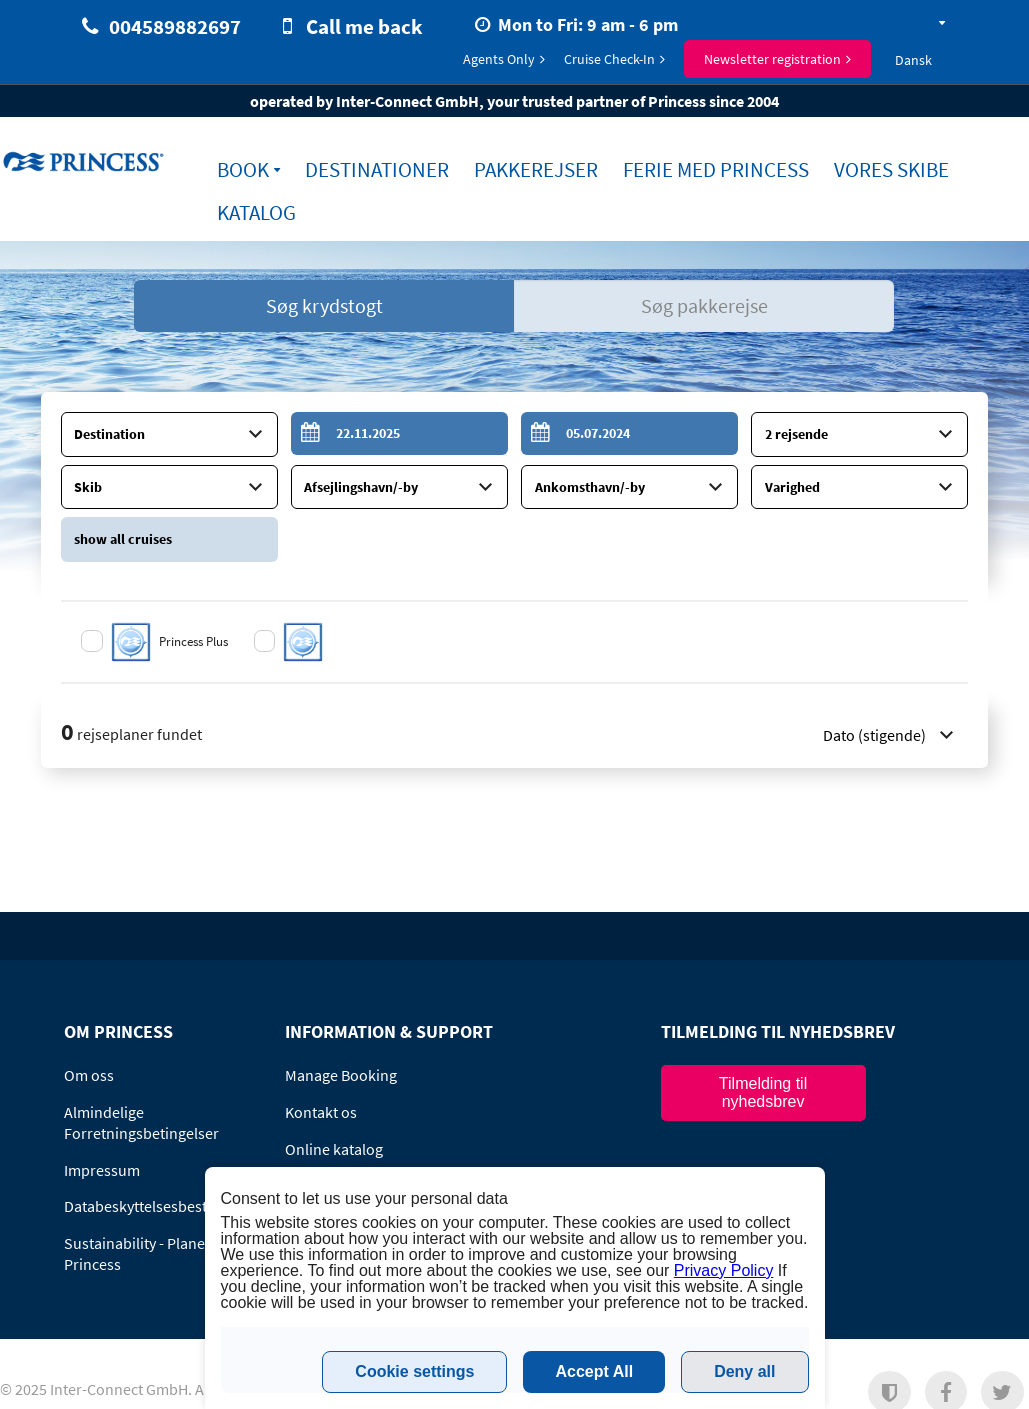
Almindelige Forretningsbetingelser (141, 1118)
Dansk (913, 60)
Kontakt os (321, 1108)
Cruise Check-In (609, 59)
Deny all (744, 1371)
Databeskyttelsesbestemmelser (169, 1202)
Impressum (102, 1166)
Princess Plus (195, 637)
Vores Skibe (891, 170)
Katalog (256, 213)
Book (243, 170)
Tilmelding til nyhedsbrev (763, 1088)
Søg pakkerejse (704, 305)
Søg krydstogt (324, 305)
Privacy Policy (724, 1270)
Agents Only (499, 59)
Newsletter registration (772, 59)
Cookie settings (414, 1371)
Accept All (594, 1371)
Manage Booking (341, 1071)
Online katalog (334, 1145)
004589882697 (175, 26)
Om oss (89, 1071)
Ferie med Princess (716, 170)
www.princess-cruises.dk (86, 161)
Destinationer (377, 170)
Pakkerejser (536, 170)
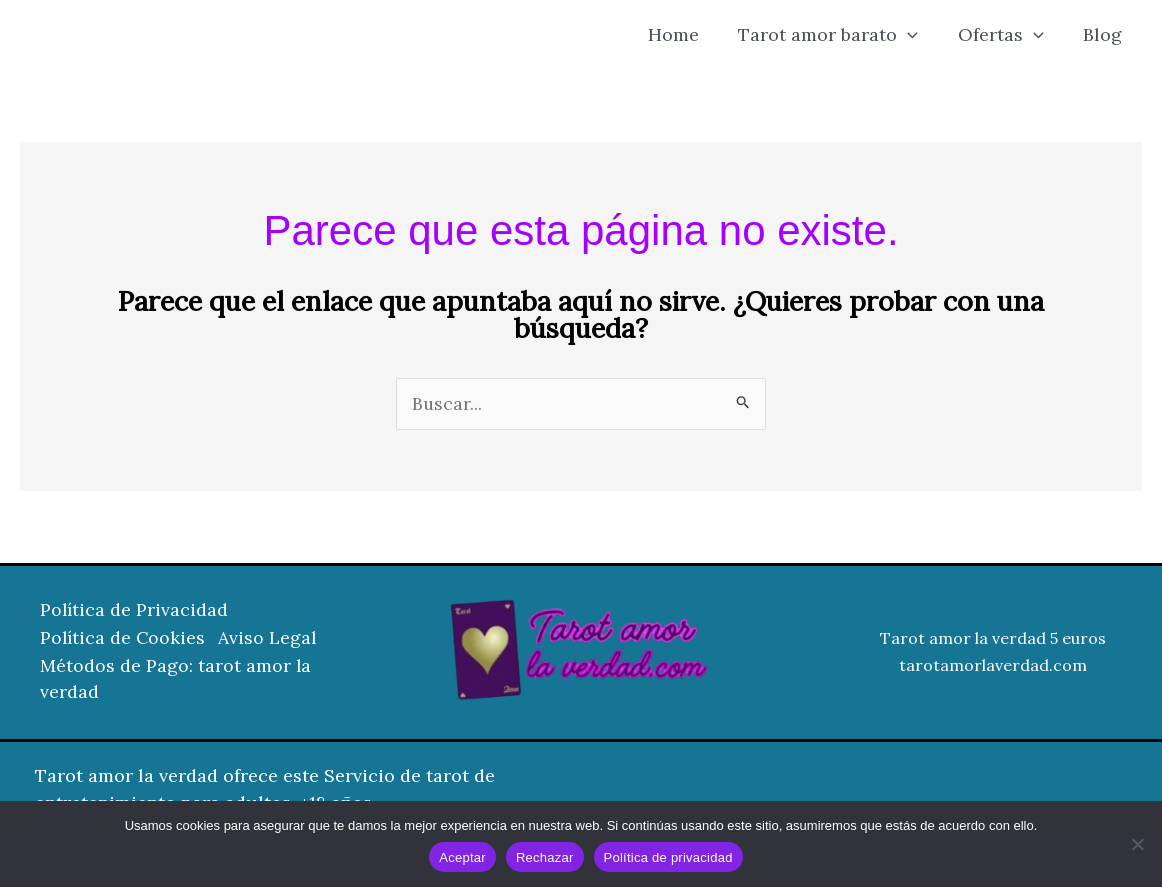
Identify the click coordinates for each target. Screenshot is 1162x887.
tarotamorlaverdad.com (993, 666)
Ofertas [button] (1006, 35)
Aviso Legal (272, 639)
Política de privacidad (668, 857)
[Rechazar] (1137, 844)
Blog (1104, 34)
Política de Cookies (124, 639)
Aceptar (462, 857)
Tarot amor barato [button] (837, 35)
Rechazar (545, 857)
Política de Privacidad (135, 612)
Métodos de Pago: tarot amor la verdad (176, 680)
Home (685, 34)
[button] (916, 35)
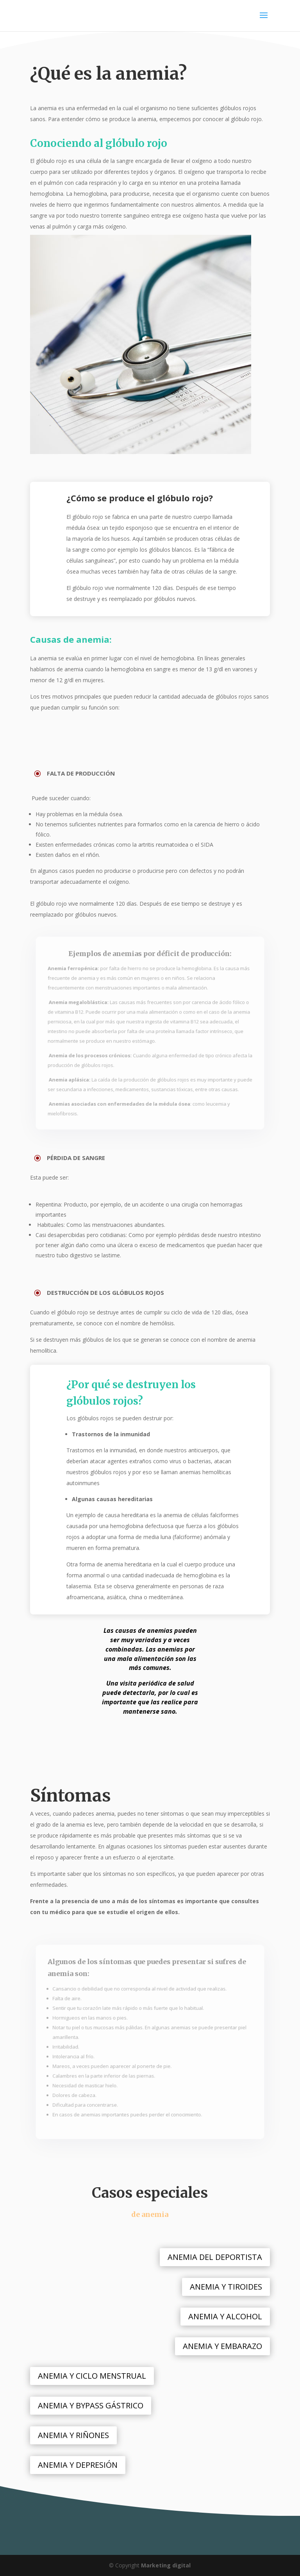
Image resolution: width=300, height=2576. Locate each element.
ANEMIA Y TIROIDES (226, 2286)
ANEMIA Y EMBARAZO (222, 2346)
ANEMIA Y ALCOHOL (225, 2316)
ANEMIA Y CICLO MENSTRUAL (92, 2375)
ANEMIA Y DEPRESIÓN (78, 2465)
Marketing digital (166, 2565)
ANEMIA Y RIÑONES (73, 2435)
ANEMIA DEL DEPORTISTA (215, 2257)
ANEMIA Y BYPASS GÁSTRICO (90, 2405)
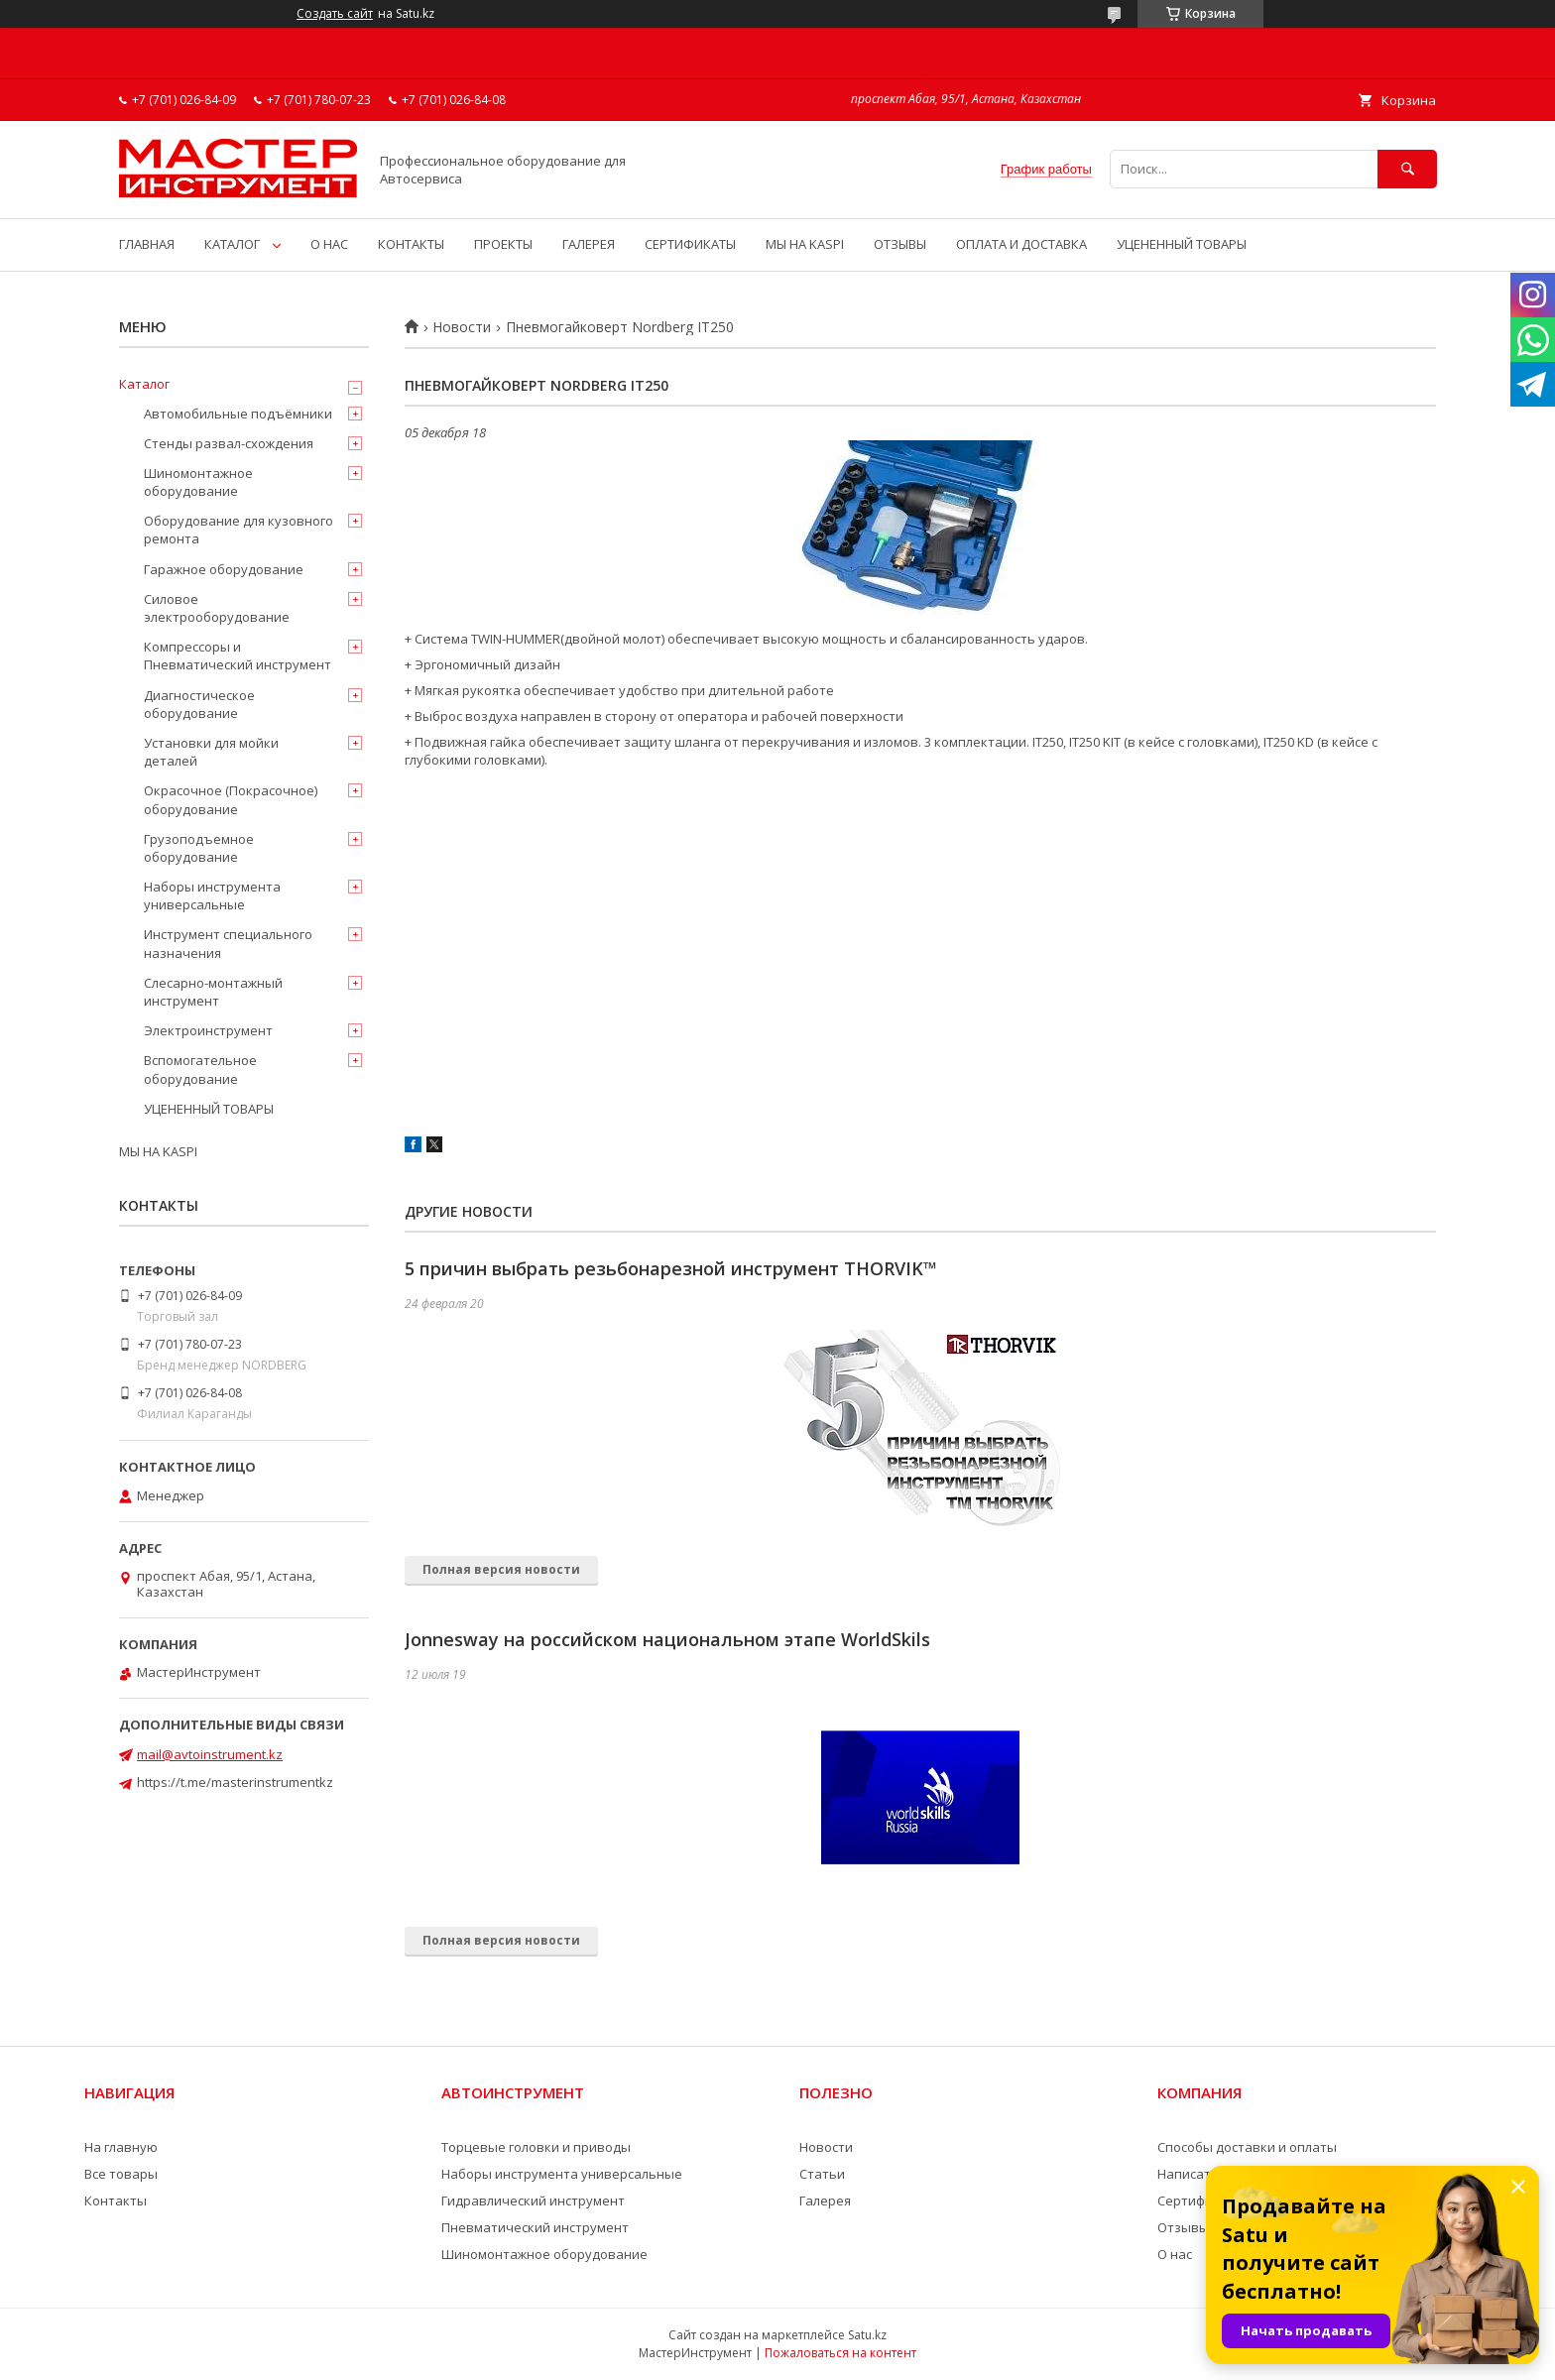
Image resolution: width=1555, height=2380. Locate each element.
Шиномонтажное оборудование (198, 482)
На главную (121, 2147)
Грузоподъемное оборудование (199, 848)
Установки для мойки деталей (211, 752)
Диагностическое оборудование (199, 704)
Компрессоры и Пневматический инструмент (237, 655)
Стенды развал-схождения (228, 443)
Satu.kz (867, 2334)
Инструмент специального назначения (228, 943)
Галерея (825, 2200)
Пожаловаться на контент (840, 2352)
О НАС (329, 244)
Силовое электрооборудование (217, 608)
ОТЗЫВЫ (900, 244)
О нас (1174, 2254)
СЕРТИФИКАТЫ (690, 244)
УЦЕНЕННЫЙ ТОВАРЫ (1182, 244)
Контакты (115, 2200)
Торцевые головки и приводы (536, 2147)
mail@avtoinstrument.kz (210, 1754)
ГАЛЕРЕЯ (588, 244)
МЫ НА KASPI (805, 244)
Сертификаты (1201, 2200)
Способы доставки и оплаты (1247, 2147)
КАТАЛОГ (232, 244)
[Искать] (1407, 169)
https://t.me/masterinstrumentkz (235, 1782)
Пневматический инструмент (535, 2227)
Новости (461, 327)
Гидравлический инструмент (533, 2200)
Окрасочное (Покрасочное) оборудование (230, 799)
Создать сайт (335, 14)
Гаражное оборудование (223, 569)
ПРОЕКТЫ (503, 244)
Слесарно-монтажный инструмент (213, 992)
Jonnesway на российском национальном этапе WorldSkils (667, 1639)
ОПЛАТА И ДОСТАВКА (1021, 244)
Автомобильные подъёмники (238, 413)
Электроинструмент (208, 1030)
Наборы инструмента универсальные (212, 895)
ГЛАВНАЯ (147, 244)
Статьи (822, 2174)
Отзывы (1183, 2227)
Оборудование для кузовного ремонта (238, 529)
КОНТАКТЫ (411, 244)
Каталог (144, 384)
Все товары (121, 2174)
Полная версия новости (501, 1569)
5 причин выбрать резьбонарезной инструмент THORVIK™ (671, 1268)
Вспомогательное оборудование (200, 1069)
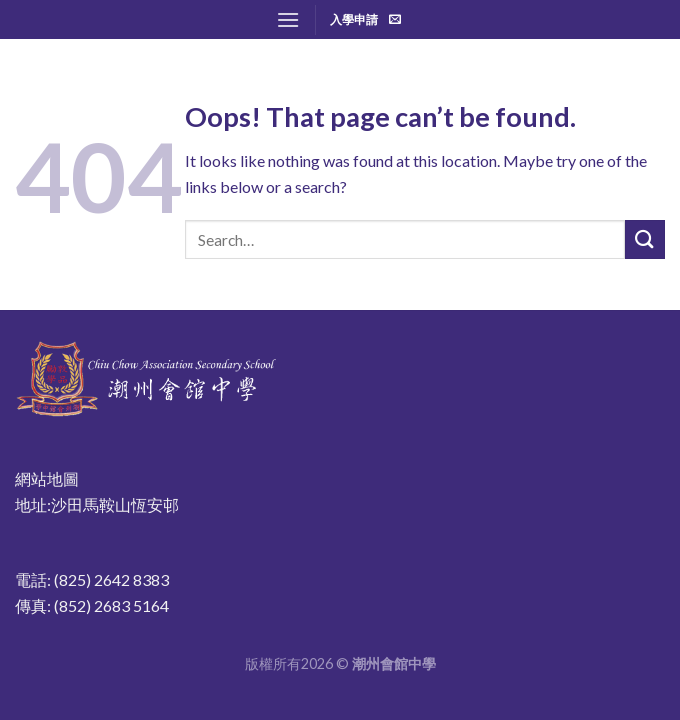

→ **TASK STATEMENT**
Exact lines only, please. Repeat everything from the top of the records through the line containing "Privacy Policy (724, 1270)", both ends in and pictures out.

→ **WRITTEN SOLUTION**
Almindelige Forretningsbetingelser (141, 1118)
Dansk (913, 60)
Kontakt os (321, 1108)
Cruise Check-In (609, 59)
Deny all (744, 1371)
Databeskyttelsesbestemmelser (169, 1202)
Impressum (102, 1166)
Princess Plus (195, 637)
Vores Skibe (891, 170)
Katalog (256, 213)
Book (243, 170)
Tilmelding til nyhedsbrev (763, 1088)
Søg pakkerejse (704, 305)
Søg krydstogt (324, 305)
Privacy Policy (724, 1270)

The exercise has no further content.